■ **WHAT IS REQUIRED**
Below is a listing; print exactly its lines from the one containing "Kapcsolódó termékek" down to the one containing "Tercer Piso del", both inclusive, with every picture left out.

■ **TASK INPUTS**
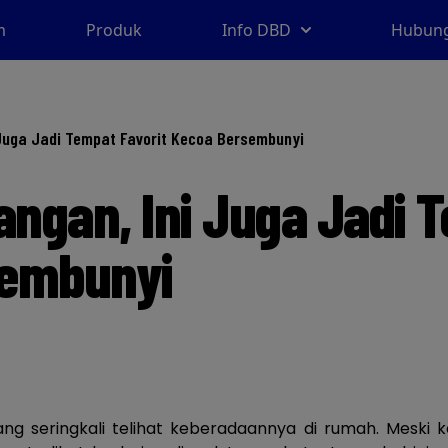
m
Produk
Info DBD
Hubung
 Juga Jadi Tempat Favorit Kecoa Bersembunyi
angan, Ini Juga Jadi 
sembunyi
g seringkali telihat keberadaannya di rumah. Meski 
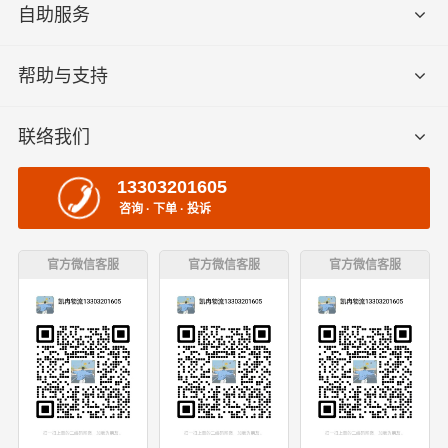
自助服务
帮助与支持
联络我们
13303201605
咨询 · 下单 · 投诉
官方微信客服
官方微信客服
官方微信客服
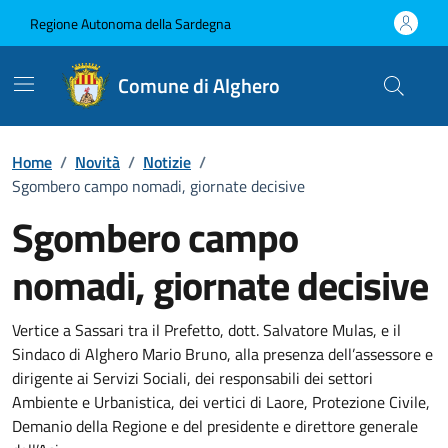
Vai ai contenuti
Vai al Footer
Regione Autonoma della Sardegna
Comune di Alghero
Home
/
Novità
/
Notizie
/
Sgombero campo nomadi, giornate decisive
Sgombero campo
nomadi, giornate decisive
Dettagli della notizia
Vertice a Sassari tra il Prefetto, dott. Salvatore Mulas, e il
Sindaco di Alghero Mario Bruno, alla presenza dell’assessore e
dirigente ai Servizi Sociali, dei responsabili dei settori
Ambiente e Urbanistica, dei vertici di Laore, Protezione Civile,
Demanio della Regione e del presidente e direttore generale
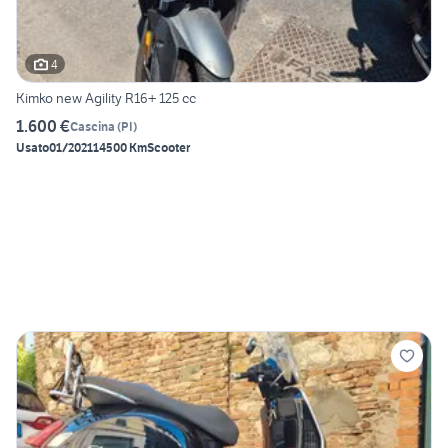
4
Kimko new Agility R16+ 125 cc
1.600 €
Cascina
(
PI
)
Usato
01/2021
14500 Km
Scooter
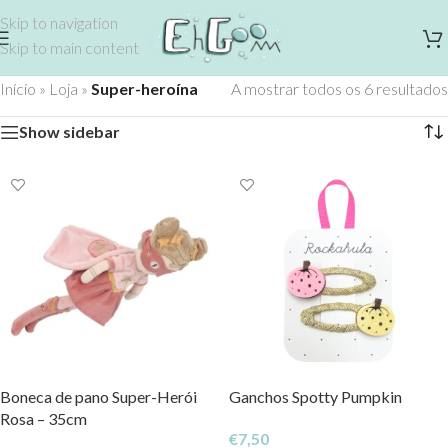
Skip to navigation
Skip to main content
Início
»
Loja
»
Super-heroína
A mostrar todos os 6 resultados
Show sidebar
Boneca de pano Super-Herói
Ganchos Spotty Pumpkin
Rosa – 35cm
€
7,50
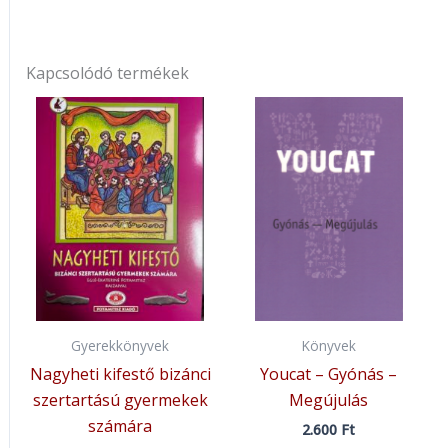
Kapcsolódó termékek
Gyerekkönyvek
Könyvek
Nagyheti kifestő bizánci
Youcat – Gyónás –
szertartású gyermekek
Megújulás
számára
2.600
Ft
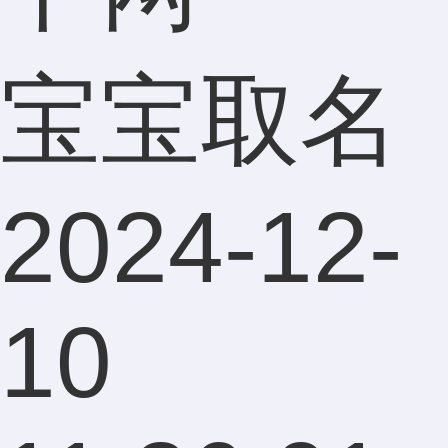
宝宝取名
2024-12-
10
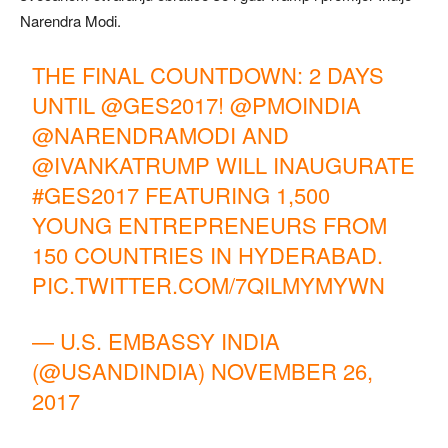
Narendra Modi.
THE FINAL COUNTDOWN: 2 DAYS
UNTIL
@GES2017
!
@PMOINDIA
@NARENDRAMODI
AND
@IVANKATRUMP
WILL INAUGURATE
#GES2017
FEATURING 1,500
YOUNG ENTREPRENEURS FROM
150 COUNTRIES IN HYDERABAD.
PIC.TWITTER.COM/7QILMYMYWN
— U.S. EMBASSY INDIA
(@USANDINDIA)
NOVEMBER 26,
2017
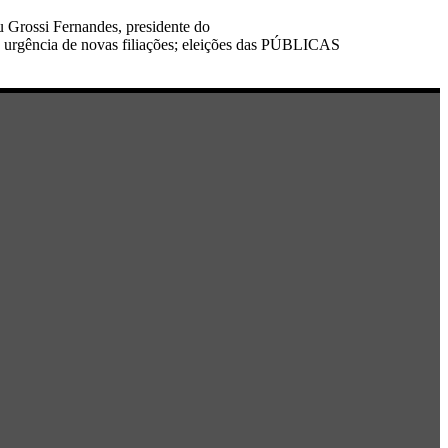
u Grossi Fernandes, presidente do
; urgência de novas filiações; eleições das PÚBLICAS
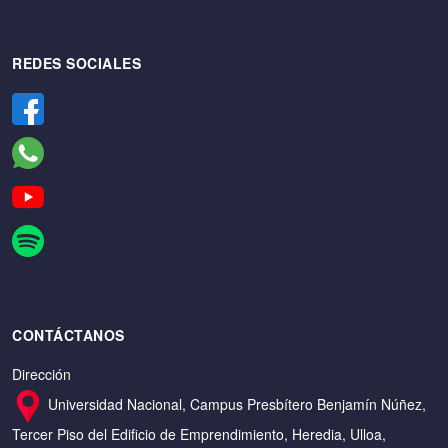
REDES SOCIALES
CONTÁCTANOS
Dirección
Universidad Nacional, Campus Presbítero Benjamín Núñez,
Tercer Piso del Edificio de Emprendimiento, Heredia, Ulloa,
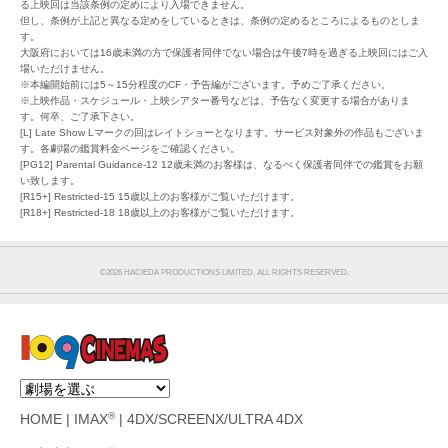
る上映回は当該条例の定めにより入場できません。
但し、条例が上記と異なる定めをしているときは、条例の定めるところによるものとしま
す。
大阪府においては16歳未満の方で保護者同伴でない場合は午後7時を過ぎる上映回にはご入
場いただけません。
※本編開始前には5～15分程度のCF・予告編がございます。予めご了承ください。
※上映作品・スケジュール・上映シアター番号などは、予告なく変更する場合がありま
す。何卒、ご了承下さい。
[L] Late Show Lマークの回はレイトショーとなります。サービス対象外の作品もございま
す。各劇場の鑑賞料金ページをご確認ください。
[PG12] Parental Guidance-12 12歳未満のお客様は、なるべく保護者同伴での鑑賞をお願
い致します。
[R15+] Restricted-15 15歳以上のお客様がご覧いただけます。
[R18+] Restricted-18 18歳以上のお客様がご覧いただけます。
©︎2026 HACIEDA PRODUCTIONS LIMITED. ALL RIGHTS RESERVED.
®
HOME
|
IMAX
|
4DX/SCREENX/ULTRA 4DX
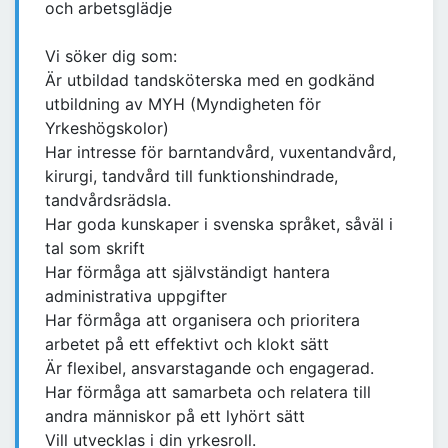
och arbetsglädje
Vi söker dig som:
Är utbildad tandsköterska med en godkänd
utbildning av MYH (Myndigheten för
Yrkeshögskolor)
Har intresse för barntandvård, vuxentandvård,
kirurgi, tandvård till funktionshindrade,
tandvårdsrädsla.
Har goda kunskaper i svenska språket, såväl i
tal som skrift
Har förmåga att självständigt hantera
administrativa uppgifter
Har förmåga att organisera och prioritera
arbetet på ett effektivt och klokt sätt
Är flexibel, ansvarstagande och engagerad.
Har förmåga att samarbeta och relatera till
andra människor på ett lyhört sätt
Vill utvecklas i din yrkesroll.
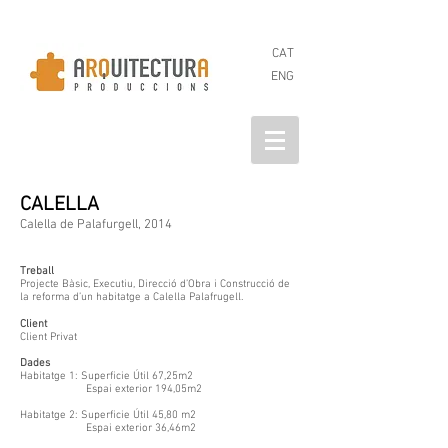
CAT
ENG
CALELLA
Calella de Palafurgell, 2014
Treball
Projecte Bàsic, Executiu, Direcció d’Obra i Construcció de
la reforma d’un habitatge a Calella Palafrugell.
Client
Client Privat
Dades
Habitatge 1: Superficie Útil 67,25m2
Espai exterior 194,05m2
Habitatge 2: Superficie Útil 45,80 m2
Espai exterior 36,46m2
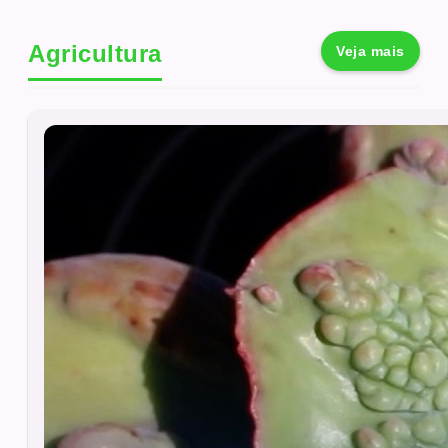
Agricultura
Veja mais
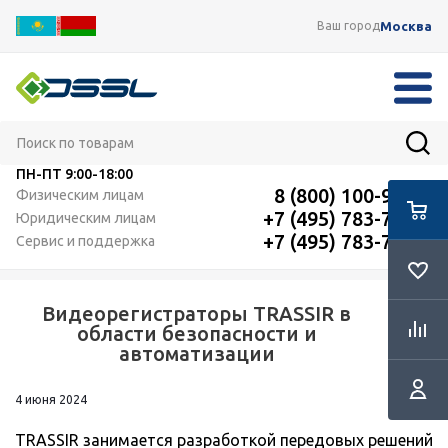
Москва
Ваш город
ПН-ПТ
9:00-18:00
8 (800) 100-91-12
Физическим лицам
+7 (495) 783-72-87
Юридическим лицам
+7 (495) 783-72-87
Сервис и поддержка
Видеорегистраторы TRASSIR в
RSS
области безопасности и
автоматизации
4 июня 2024
TRASSIR занимается разработкой передовых решений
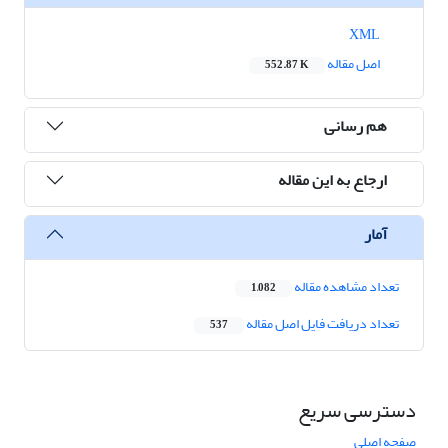
XML
اصل مقاله
552.87 K
هم رسانی
ارجاع به این مقاله
آمار
تعداد مشاهده مقاله
1,082
تعداد دریافت فایل اصل مقاله
537
دسترسی سریع
صفحه اصلی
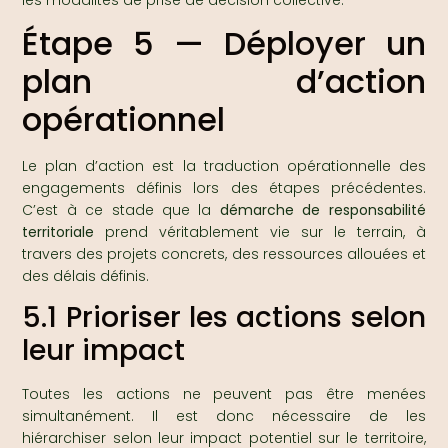
Étape 5 — Déployer un
plan d’action
opérationnel
Le plan d’action est la traduction opérationnelle des
engagements définis lors des étapes précédentes.
C’est à ce stade que la
démarche de responsabilité
territoriale
prend véritablement vie sur le terrain, à
travers des projets concrets, des ressources allouées et
des délais définis.
5.1 Prioriser les actions selon
leur impact
Toutes les actions ne peuvent pas être menées
simultanément. Il est donc nécessaire de les
hiérarchiser selon leur impact potentiel sur le territoire,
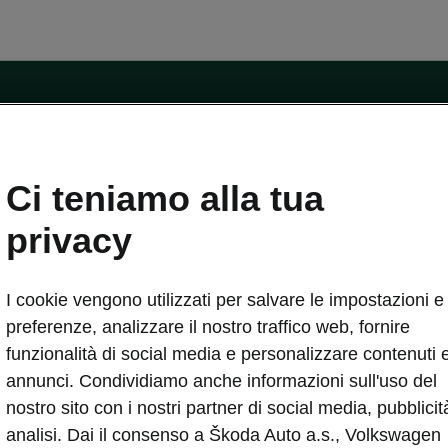
ntatti
Ci teniamo alla tua
Car Configurator
Rete Škoda
privacy
i Škoda
Informazioni sulle batterie
I cookie vengono utilizzati per salvare le impostazioni e 
VA
Informazioni per soccorritori
Plus
Dichiarazione di cambio proprietà
preferenze, analizzare il nostro traffico web, fornire
tini
Richiedi Assistenza Service
funzionalità di social media e personalizzare contenuti 
uisto
annunci. Condividiamo anche informazioni sull'uso del
ver Change
Mondo Škoda
nostro sito con i nostri partner di social media, pubblicit
entivo
Milano Design Week
analisi. Dai il consenso a Škoda Auto a.s., Volkswagen
 Drive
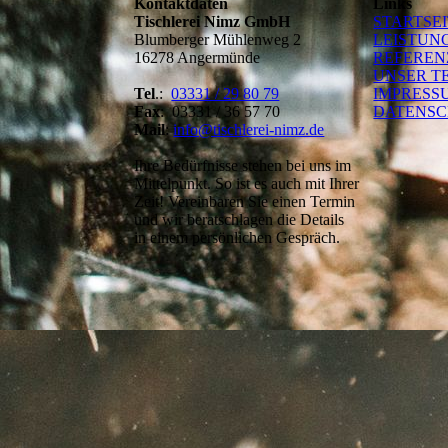
Kontaktdaten
Links
Tischlerei Nimz GmbH
STARTSE
Blumberger Mühlenweg 2
LEISTUN
16278 Angermünde
REFEREN
UNSER T
Tel
.:
03331 / 29 80 79
IMPRESS
Fax
: 03331 / 36 57 70
DATENS
Mail
:
info@tischlerei-nimz.de
Ihre Bedürfnisse stehen bei uns im
Mittelpunkt. So ist es auch mit Ihrer
Zeit! Vereinbaren Sie einen Termin
und wir beratschlagen die Details
in einem persönlichen Gespräch.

■ **RESULT**
Kapcsolódó termékek
Gyerekkönyvek
Könyvek
Nagyheti kifestő bizánci
Youcat – Gyónás –
szertartású gyermekek
Megújulás
számára
2.600
Ft
宝宝取名
2024-12-
10
Narendra Modi.
THE FINAL COUNTDOWN: 2 DAYS
UNTIL
@GES2017
!
@PMOINDIA
@NARENDRAMODI
AND
@IVANKATRUMP
WILL INAUGURATE
#GES2017
FEATURING 1,500
YOUNG ENTREPRENEURS FROM
150 COUNTRIES IN HYDERABAD.
PIC.TWITTER.COM/7QILMYMYWN
— U.S. EMBASSY INDIA
(@USANDINDIA)
NOVEMBER 26,
2017
u Grossi Fernandes, presidente do
; urgência de novas filiações; eleições das PÚBLICAS
REDES SOCIALES
CONTÁCTANOS
Dirección
Universidad Nacional, Campus Presbítero Benjamín Núñez,
Tercer Piso del Edificio de Emprendimiento, Heredia, Ulloa,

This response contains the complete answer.